After the opening ceremonies, Grand'Pierre was able to catch some swimming action before her race Sunday.
“One of the perks of having no spectators is that the athletes get a little bit closer to the swimming pool, so we have really good seats this year," she said.
Grand'Pierre added the athletes are doubling as both competitors and fans during the games. While we won't see packed stadiums during the Olympics, she added there was still plenty of noise coming from the few hundred folks inside the pool.
“There was a lot of cheering going on, a lot of fast swimming still going on without spectators," she added.
While family and friends won't be able to watch her compete in person, Grand'Pierre knows they'll all be watching her and going crazy when she gets on the starting block Sunday.
In her household, swimming is the family sport. Grand'Pierre said the 2016 games were the first time since 1996 that Haiti sent swimming athletes to the Olympics. One of the swimmers was her older sister Naomi.
“She paved the way for me and having her as a role model, an ally through this has been amazing," she added. “To have someone who understands is another big blessing that I couldn’t have asked for, this is the perfect Olympics for me.”
The Grand'Pierre family isn't short on future Olympians either. Alexander, Emilie's brother, is joining her on the Bowdoin swim team in the fall.
“Come on dude you can do it, Paris 2024," Emilie said about motivating her brother next year.
Before she went to bed before the biggest race of her life, thus far, Grand'Pierre reflected on what it means to represent Haiti, her parent's home country.
“That’s the biggest honor of my lifetime. And to be an ambassador of that flag is just the greatest honor of my life, I couldn’t ask for more," she said.

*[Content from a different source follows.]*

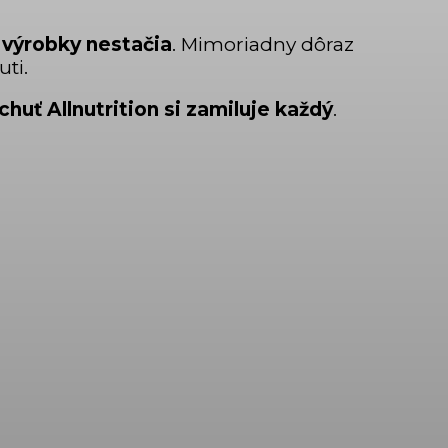
 výrobky nestačia
. Mimoriadny dôraz
ti.
chuť Allnutrition si zamiluje každý
.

Grand'Pierre and Davidson Vincent are the two Haitians representing their country in the pool in Tokyo. Grand'Pierre said she hopes the two can be role models for future generations of swimmers in Haiti.
Their success can also kickstart the swim program that Grand'Pierre said has a lot of young talent.
“Haiti doesn’t have a 50 [meter] pool that’s full. We have a pool built but it’s empty because running a pool just costs so much and not enough people swim to have that operating," she added.
Before closing her laptop and getting to bed, Grand'Pierre added she established a great routine since being in Japan and won't do anything different when she gets up for her race Sunday.
“All that’s left is to race and I’m really excited to do so.”